Lorsque vous ouvrez la notice du Valium® ou du Lysanxia®, parmi les effets indésirables vous trouvez «modifications de la conscience». L’indication thérapeutique essentielle, elle, est le traitement de l’anxiété.
Je voudrais ici me concentrer sur ce terme, effet, qu’il soit désiré ou indésirable. Car il en implique logiquement un autre, celui de cause. Les notices qu’on vient de mentionner laissent à penser que leur molécule (des benzodiazépines) sont la cause de phénomènes de consciences, qu’elles ont un pouvoir causal sur nos sentiments (sentiments de peur, d’angoisse, d’anxiété… ) et donc, conséquemment, qu’elles sont la cause d’effets contraires (sentiments de paix, de sérénité…)
Qu’on soit bien d’accord, il ne s’agit pas de mettre en doute l’efficacité des benzos (BZD) en terme d’action sur le GABA dans le cerveau, ni de remettre en question les effets physiologiques sur les symptômes physiques indésirables de l’anxiété (palpitations, troubles respiratoires…), mais de remarquer ceci :
Dans le cadre d’une description complète du métabolisme d’un médicament et de son élimination, il n’est jamais besoin de faire intervenir les phénomènes de conscience. En d’autres termes, on peut (théoriquement) décrire complètement l’ensemble des effets d’une molécule (par exemple une BZD) par ses effets physiologiques. Les effets sur les phénomènes de conscience sont des effets «supplémentaires», c’est à dire inutiles à la suffisance ou à la complétude de l’explication matérielle. Dans le monde physique et l’enchaînement de ses causes et de ses effets, le phénomène de conscience n’est à proprement parler ni effet ni cause de rien. Mon sentiment d’anxiété est inutile à l’explication de mon comportement. Certains philosophes anglo-saxons (par ex. D. Chalmers) avancent une image assez parlante : d’un point de vue extérieur (= en troisième personne) un monde jumeau zombie, c’est-à-dire sans phénomènes de conscience, serait parfaitement indistinct du nôtre.
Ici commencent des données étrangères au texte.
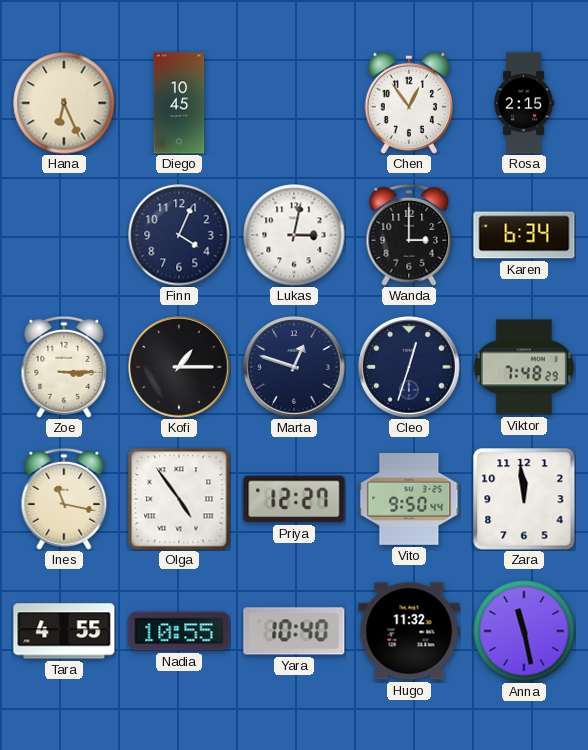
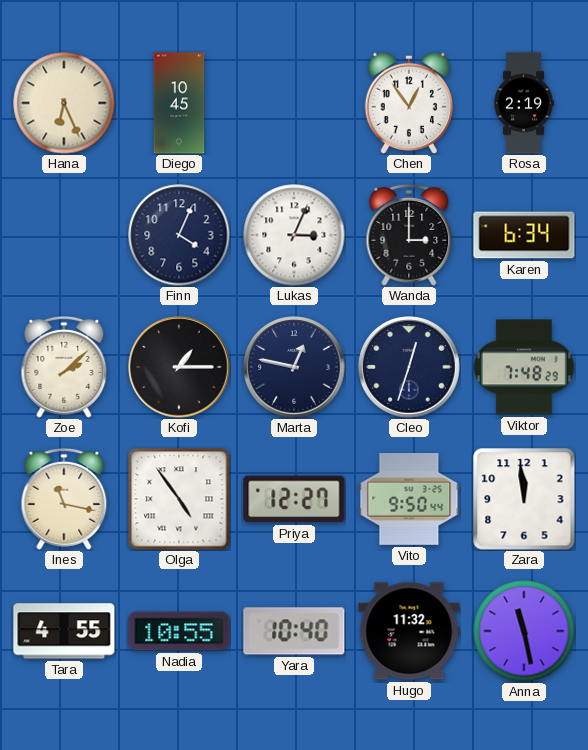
Rosa: 2:15 -> 2:19
Lukas: 3:02 -> 3:04
Zoe: 3:15 -> 2:08
Marta: 12:48 -> 12:47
Il nous faut donc admettre, aussi paradoxal soit-il, que les BZD n’ont, strictement, aucun pouvoir causal sur des phénomènes de conscience comme le sentiment d’anxiété. Le Valium® ou le Lexomil® ne CAUSENT PAS un sentiment de bien-être, de paix ou de sérénité. Ce serait là faire une erreur catégorielle qui n’est pas sans conséquences sur le plan thérapeutique. Et donc éthique.
Affirmer qu’un psychotrope possède un effet sur la vie intentionnelle, sur le vécu en première personne, c’est semble-t-il ou bien enfermer le patient dans une contradiction logique (celle pointée plus haut), ou bien le pousser à s’identifier, à parler de lui en troisième personne. À se rapporter à lui-même «de l’extérieur» et s’expulser de ses propres vécus et ressentis.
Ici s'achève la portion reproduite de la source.